俺は混乱する看護師さんをよそにさらに全患者にツッコミを入れた。そして埋めた。
『あ、あの、一体何なんですか!?』
困惑する看護師さんから質問を受ける俺。当然の質問すぎてぐうの音もでねぇな。
「いや、大丈夫っす。俺勇者なんで」
『斬新すぎる理由! あ、でも、通達にあった顔と同じだわ』
『そういえば確かに、ハリセンを持った勇者がこの街に向かってるって通達が国からあったような』
次第に看護師さんたちは状況を理解してくれたようだ。俺はこのタイミングで話を切り出した。
「これは治療の一環なんで大丈夫っすよ。明日の朝には全員完治してるんで」
『は、はあ。まあ勇者様がそうおっしゃるなら……』
看護師たちは納得しきれないまでも理解はしてくれたようで、埋まっている患者たち全員に状況を説明する。
俺はハリセンを腰元に戻してマリーへと向き直った。
「あなた、勇者って。それにこの状況は一体……」
「ま、心配すんな。明日の朝になればなんとかなっからよ」
「???」
俺は頭をボリボリとかきながらマリーへと説明する。
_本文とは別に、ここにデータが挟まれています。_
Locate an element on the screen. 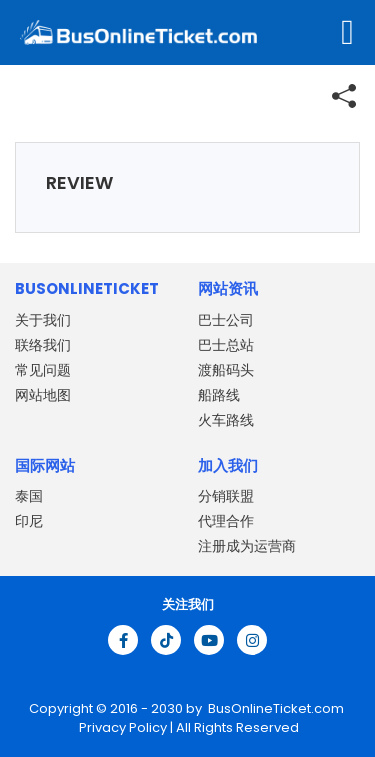  火车路线 is located at coordinates (226, 420).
その後研究所に泊まった俺たちは、再びこの病棟へと戻ってくるのだった。
「そんな、患者さんたちが全員元気になってる!? 羊さんも治ってますわ!」
昨日まで地面に埋まって呻いていた患者たちはもこもこ化どころか元の怪我も治ったらしく、嬉しそうに飛び跳ねている。
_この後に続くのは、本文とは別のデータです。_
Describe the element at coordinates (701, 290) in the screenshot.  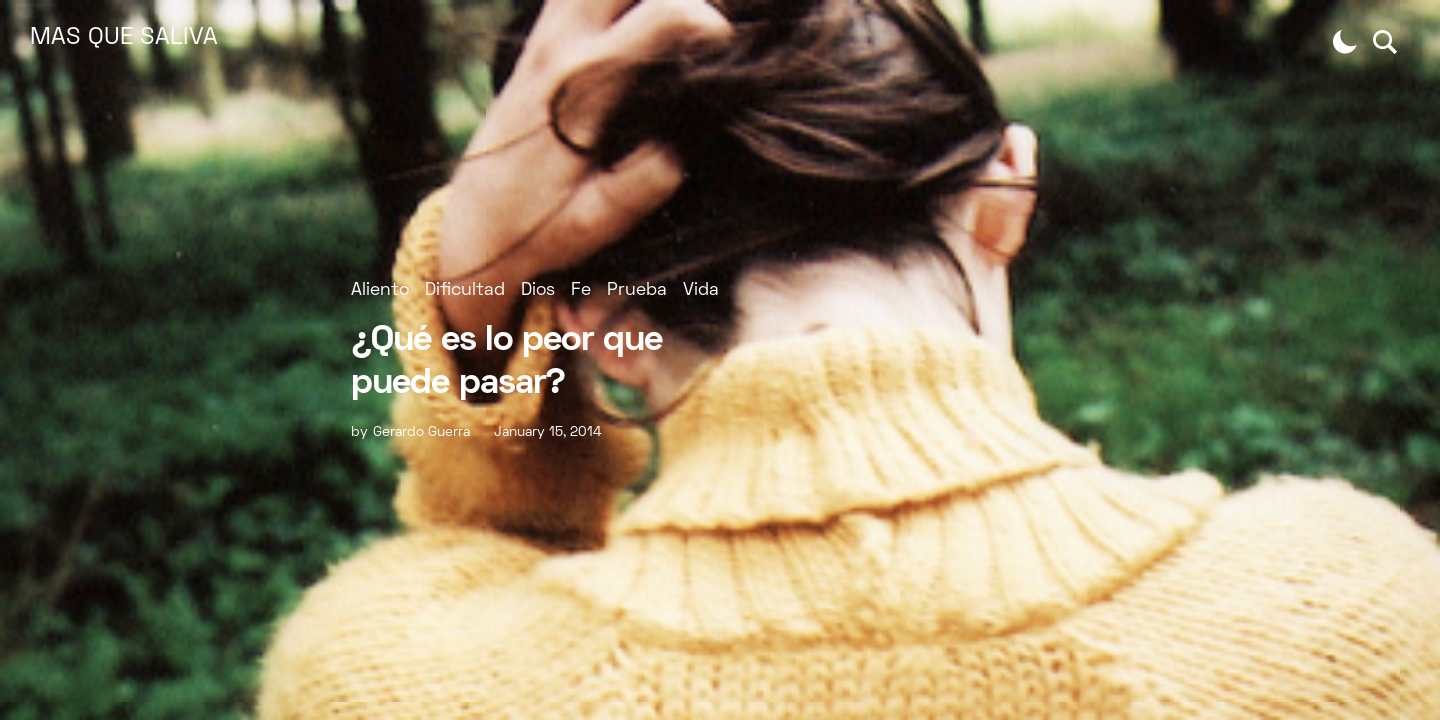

俺はぐっと親指を立てるとマリーに向かって突き出した。
「なっ言ったろ? なんとかなるってさ」
「え、ええ……」
俺の言葉を聞いたマリーは、それでも浮かない表情だ。俺は頭に疑問符を浮かべて質問した。
「どうした? 元気ないな先生」
「結局わたくしは……何もできませんでしたわ。それどころか皆さんに迷惑をかけてしまった。最低です」
マリーはドレスの裾をぎゅっと掴み、今にも泣きそうになりながら言葉を落とす。
俺はそんなマリーの頭にぽんっと手を置いた。
「先生。俺、気付いたんだけどさ」
「???」
「先生の魔法は全部“戦闘を無力化”するチカラがあるよな。全裸にしたりもふもふにしたり……だからこれは治癒魔法じゃない。何が起こるかわからない“パニック魔法”って新しいジャンルなんじゃねーか?」
「パニック、魔法……」
実際マリーの魔法で死ぬほどのダメージを負った者はいない。恐らく山賊のように戦闘意欲の高いものにマリーの魔法を使えば高確率で戦闘を回避できるだろう。そういう意味では治癒魔法よりも優しい魔法なのかもしれない。
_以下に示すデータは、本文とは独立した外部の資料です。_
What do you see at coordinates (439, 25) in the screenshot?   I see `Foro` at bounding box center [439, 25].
「だからさ、そんな落ち込むなよ。大大大魔法使いの先生なんだろ?」
「―――っ」
俺はにいっと笑いながらマリーへと言葉をかける。するとマリーは両目を見開き、何故かその頬を紅潮させていった。
「……マリー」
「ん?」
何故か俯いてしまったマリーの言葉がよく聞き取れず、聞き返す俺。
マリーはがばっと真っ赤になった顔を上げると俺に向かって吠えた。
「だから、マリーでいいですわ! 先生じゃなく、マリー! そう呼ぶことを許可します!」
「はは。結局偉そうなのね……」
相変わらずなマリーの様子に苦笑いを浮かべる俺。そんな俺の尻に鋭い痛みが走った。どうやらリアに尻を蹴られたらしい。
「痛い!? なんで尻蹴ったの!?」
「べっつにー。なんとなくだよ」
「なんとなくでケツ蹴るなよ!」
「じゃあ私も」
「だから痛いって!?」
結局リアとティーナに尻を蹴られた俺。何がなんだかわからず困惑している俺の隣で、マリーは相変わらず俯いて赤くなった耳のままもじもじとしていた。